Mako Shark Meunière is a fish main course made with mako shark, a fish steak similar to swordfish, but much less prestigious, and consequently, much more economical. The Mako Shark Meunière has the same main fish cut as the Mediterranean Mako Shark and the Livorno-style Mako Shark.
Usually, sole meunière is more common, but since sole is also very expensive, and the meunière recipe is really very good, I recommend trying this recipe with a fish steak that is indeed more economical, but not less tasty.
If you like this recipe, I recommend not missing my other fish-based recipes!
- Difficulty: Easy
- Cost: Medium
- Preparation time: 15 Minutes
- Portions: 4
- Cooking methods: Stovetop
- Cuisine: Italian
- Seasonality: All Seasons
Ingredients
- 1.75 lbs mako shark
- 1 lemon
- parsley
- salt
- milk
- flour
- 1.5 tbsp clarified butter
Preparation
Wash and clean the parsley, then chop it very finely with a knife, or with a mezzaluna, and then set it aside.

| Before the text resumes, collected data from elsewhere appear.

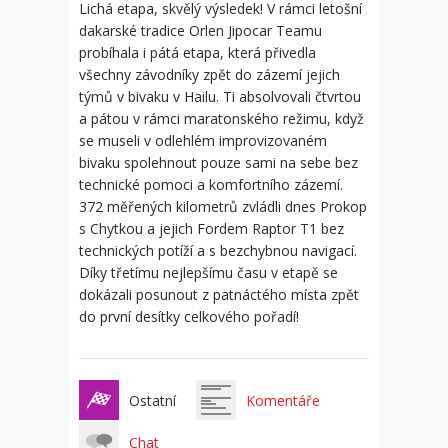
Lichá etapa, skvělý výsledek! V rámci letošní
dakarské tradice Orlen Jipocar Teamu
probíhala i pátá etapa, která přivedla
všechny závodníky zpět do zázemí jejich
týmů v bivaku v Hailu. Ti absolvovali čtvrtou
a pátou v rámci maratonského režimu, když
se museli v odlehlém improvizovaném
bivaku spolehnout pouze sami na sebe bez
technické pomoci a komfortního zázemí.
372 měřených kilometrů zvládli dnes Prokop
s Chytkou a jejich Fordem Raptor T1 bez
technických potíží a s bezchybnou navigací.
Díky třetímu nejlepšímu času v etapě se
dokázali posunout z patnáctého místa zpět
do první desítky celkového pořadí!
Ostatní
Komentáře
Chat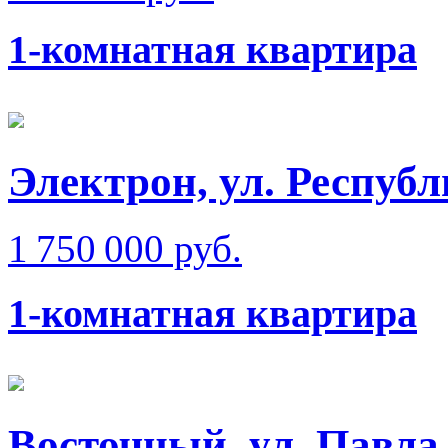
1-комнатная квартира
Электрон, ул. Респуб
1 750 000 руб.
1-комнатная квартира
Восточный, ул. Павла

It will be used to garnish the Mako Shark Meunière before serving.
Wash the lemon as well, cut it in half and extract the juice with a citrus juicer.
Dip the mako shark slices first in milk and then in flour.
Place the slices of mako shark on a cutting board, and continue breading the others one by one.
Heat a pan and add the clarified butter inside.
When the butter is completely melted, add the slices of mako shark.
Cook the mako shark slices for at least 8 minutes on each side.
Flip the slices of mako shark and finish cooking on the other side.
Deglaze with lemon juice, add salt and parsley, and serve on the table.
STORAGE
Store the Mako Shark Meunière in the fridge for a maximum of two days, closed in an airtight food container.